Leslie Willis Lowry has worked in collections management and as an archivist, researcher and consultant in a number of capacities, including special collections, exhibitions, films, television and publications for over thirty years, including the Charles L. Blockson Afro-American Collection-Temple University Libraries, the Smithsonian’s National Museum of African American History and Culture, the International African American Museum in Charleston, the African American Museum in Philadelphia, The Museum of Afro-American History in Boston, The Studio Museum in Harlem, The Bronx Museum of Art, Scholastic Books, among others. As a curatorial and research assistant to Deborah Willis, the nation’s leading historian of African American photography and curator of African American culture, Leslie has cataloged the work of individual photographers, photographic collections and groups of photographs that are part of an exhibition and publications; in addition to researching and planning for photographic exhibitions. After years of working in management, supervising hundreds of employees, and as liaison and consultant to many cultural institutions and religious organizations, Leslie’s career has been divided into two distinct areas – archival and education – within the broad areas of photographic history, visual culture, African American history and popular and material culture. Within these fields she has consistently emphasized the importance of the use of the archives to build programming, education and community connections.
Gilbert Young


Gilbert Young, an internationally renowned artist, muralist, and conservator who served twenty-seven years as director and conservator of the University of Cincinnati’s vast, fine art collection beginning in the 1960’s.
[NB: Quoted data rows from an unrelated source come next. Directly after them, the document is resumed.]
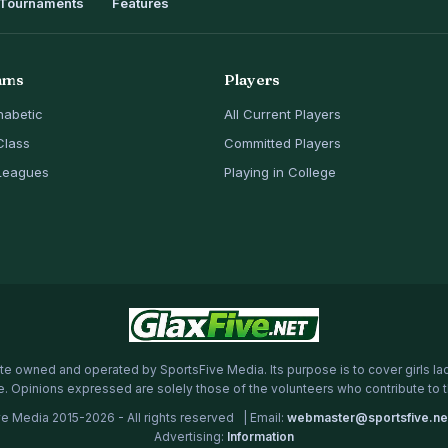
Tournaments
Features
ams
Players
habetic
All Current Players
Class
Committed Players
Leagues
Playing in College
te owned and operated by SportsFive Media. Its purpose is to cover girls la
e. Opinions expressed are solely those of the volunteers who contribute to 
e Media 2015-2026 - All rights reserved | Email:
webmaster@sportsfive.ne
Advertising:
Information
He re-located to Atlanta in 1995 to serve as artistic director for the Paint Pals International Youth Art Competition in conjunction with the 1996 Olympics. Young has been recognized in numerous editions of “Who’s Who in Black Atlanta,” and was inducted into “Who’s Who in America” in 2012.

He has been presented with the Heritage Award for Outstanding Visual Arts (2001) from the Schomburg Center for Research in Black Culture in New York; the Pallet Award for Lifetime Achievement (2004); a Resolution from the Georgia House of Representatives naming him State of Georgia Artist of the Year (2011); the Phoenix Award from the city of Atlanta for outstanding contributions to the arts (2013); the Georgia Legislative Black Caucus Citizen’s Award for outstanding artistic achievement (2015); a Lifetime Achievement Award from the Barack H. Obama Foundation (2019); and a Resolution (351) from the Georgia House of Representatives (2021).

Young is the only artist to paint a portrait of an American President that is signed by the subject. The portrait of Barack Obama is entitled “History + Hope = Change.” He was commissioned by the Congressional Club of Washington, DC to create a portrait of Michelle Obama in 2014 that was presented to her during the annual First Lady’s Luncheon. Monumental murals of Young’s work can be found in Cincinnati and Atlanta including a 4-story installation of Young’s iconic “He Ain’t Heavy” image on Memorial Drive near the State Capitol.

Artwork by Young can be found in galleries throughout the United States, in select cities around the world, and in numerous private and corporate collections. He resides in Atlanta, Georgia with his wife L. Winfrey Young and sons, Matthew Perry, Bart Cody, and Gilbert Montana.

Karen Seneferu


Karen Seneferu is a mix media artist whose work challenges the idea that beauty exist outside of one’s cultural reality. Her work has been exhibited at the Oakland Museum, The California African American Museum, Yerba Buena Center, Skirball Museum, Tuft’s University Museum, and MOAD. Seneferu is also the founder and Artistic Director of the exhibit The Black Woman Is God, which has changed the artistic and cultural landscape of California art.